* TASK INPUTS:

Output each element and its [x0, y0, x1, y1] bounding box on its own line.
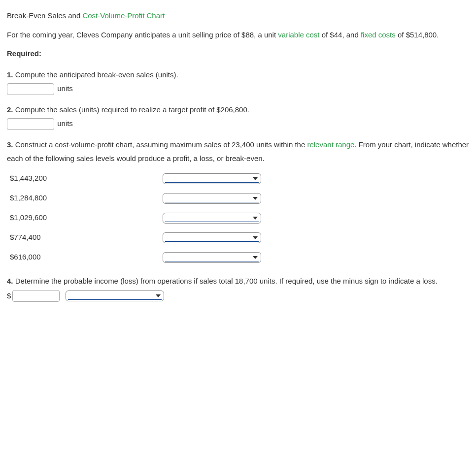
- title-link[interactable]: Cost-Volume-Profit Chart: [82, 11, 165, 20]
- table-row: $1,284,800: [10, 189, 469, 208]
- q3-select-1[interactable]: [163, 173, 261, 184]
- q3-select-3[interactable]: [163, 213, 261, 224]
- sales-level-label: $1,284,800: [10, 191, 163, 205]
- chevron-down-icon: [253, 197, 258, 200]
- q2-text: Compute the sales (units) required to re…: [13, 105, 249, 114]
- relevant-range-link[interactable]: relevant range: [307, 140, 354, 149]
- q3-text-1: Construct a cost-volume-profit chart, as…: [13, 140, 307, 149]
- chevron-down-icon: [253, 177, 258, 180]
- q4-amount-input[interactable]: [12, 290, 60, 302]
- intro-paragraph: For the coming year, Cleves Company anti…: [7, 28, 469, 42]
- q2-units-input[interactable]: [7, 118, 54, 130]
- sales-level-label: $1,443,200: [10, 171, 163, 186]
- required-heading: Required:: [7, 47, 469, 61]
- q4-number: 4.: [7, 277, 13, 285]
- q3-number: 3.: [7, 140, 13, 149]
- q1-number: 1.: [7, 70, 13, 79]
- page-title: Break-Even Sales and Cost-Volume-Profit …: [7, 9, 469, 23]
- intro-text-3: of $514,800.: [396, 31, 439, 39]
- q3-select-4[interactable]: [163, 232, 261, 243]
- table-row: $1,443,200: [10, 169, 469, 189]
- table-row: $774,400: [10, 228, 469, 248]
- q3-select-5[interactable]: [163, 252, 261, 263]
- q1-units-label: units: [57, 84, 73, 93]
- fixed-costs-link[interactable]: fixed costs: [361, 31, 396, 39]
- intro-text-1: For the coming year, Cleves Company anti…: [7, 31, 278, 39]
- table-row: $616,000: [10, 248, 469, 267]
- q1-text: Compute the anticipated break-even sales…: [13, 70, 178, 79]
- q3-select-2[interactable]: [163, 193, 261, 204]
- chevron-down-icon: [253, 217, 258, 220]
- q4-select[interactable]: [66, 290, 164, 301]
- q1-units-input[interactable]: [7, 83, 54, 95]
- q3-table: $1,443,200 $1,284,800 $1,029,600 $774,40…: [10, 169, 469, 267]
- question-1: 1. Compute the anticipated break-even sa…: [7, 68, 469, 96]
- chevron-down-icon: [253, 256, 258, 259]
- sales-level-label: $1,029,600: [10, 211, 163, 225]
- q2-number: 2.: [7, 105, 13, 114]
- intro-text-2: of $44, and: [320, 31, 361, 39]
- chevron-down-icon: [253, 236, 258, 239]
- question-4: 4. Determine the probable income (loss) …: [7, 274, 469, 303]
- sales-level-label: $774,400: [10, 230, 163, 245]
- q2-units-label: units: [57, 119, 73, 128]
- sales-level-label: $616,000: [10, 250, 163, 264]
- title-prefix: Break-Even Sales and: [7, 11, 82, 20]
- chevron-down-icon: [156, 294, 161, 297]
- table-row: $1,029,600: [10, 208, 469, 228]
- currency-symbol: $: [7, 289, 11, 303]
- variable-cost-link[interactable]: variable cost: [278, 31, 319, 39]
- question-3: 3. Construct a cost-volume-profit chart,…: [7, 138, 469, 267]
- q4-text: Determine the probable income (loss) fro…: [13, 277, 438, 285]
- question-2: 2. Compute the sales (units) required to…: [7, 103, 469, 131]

* AIM OF THE EXERCISE: Anywhere the listing shows the word "year", copy the full line.

* ANSWER SECTION:
- intro-paragraph: For the coming year, Cleves Company anti…: [7, 28, 469, 42]
- intro-text-1: For the coming year, Cleves Company anti…: [7, 31, 278, 39]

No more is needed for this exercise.